### EXERCISE DESCRIPTION
Every record below should be repeated exactly. Omit the pictures.

======== ENTRIES SUPPLIED ========

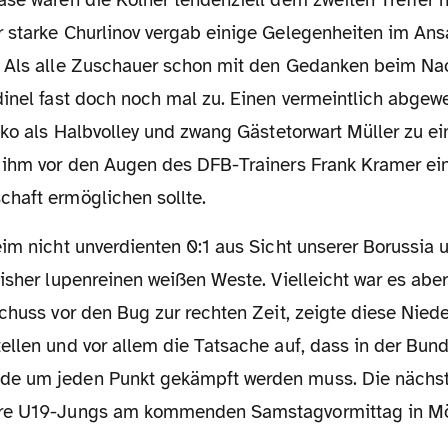
 starke Churlinov vergab einige Gelegenheiten im Ans
. Als alle Zuschauer schon mit den Gedanken beim N
dinel fast doch noch mal zu. Einen vermeintlich abgew
iko als Halbvolley und zwang Gästetorwart Müller zu e
 ihm vor den Augen des DFB-Trainers Frank Kramer ein
haft ermöglichen sollte.
isher lupenreinen weißen Weste. Vielleicht war es abe
Schuss vor den Bug zur rechten Zeit, zeigte diese Nie
ellen und vor allem die Tatsache auf, dass in der Bun
e um jeden Punkt gekämpft werden muss. Die nächst
re U19-Jungs am kommenden Samstagvormittag in M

========

### RESULT
 starke Churlinov vergab einige Gelegenheiten im Ans
. Als alle Zuschauer schon mit den Gedanken beim N
dinel fast doch noch mal zu. Einen vermeintlich abgew
iko als Halbvolley und zwang Gästetorwart Müller zu e
 ihm vor den Augen des DFB-Trainers Frank Kramer ein
haft ermöglichen sollte.
isher lupenreinen weißen Weste. Vielleicht war es abe
Schuss vor den Bug zur rechten Zeit, zeigte diese Nie
ellen und vor allem die Tatsache auf, dass in der Bun
e um jeden Punkt gekämpft werden muss. Die nächst
re U19-Jungs am kommenden Samstagvormittag in M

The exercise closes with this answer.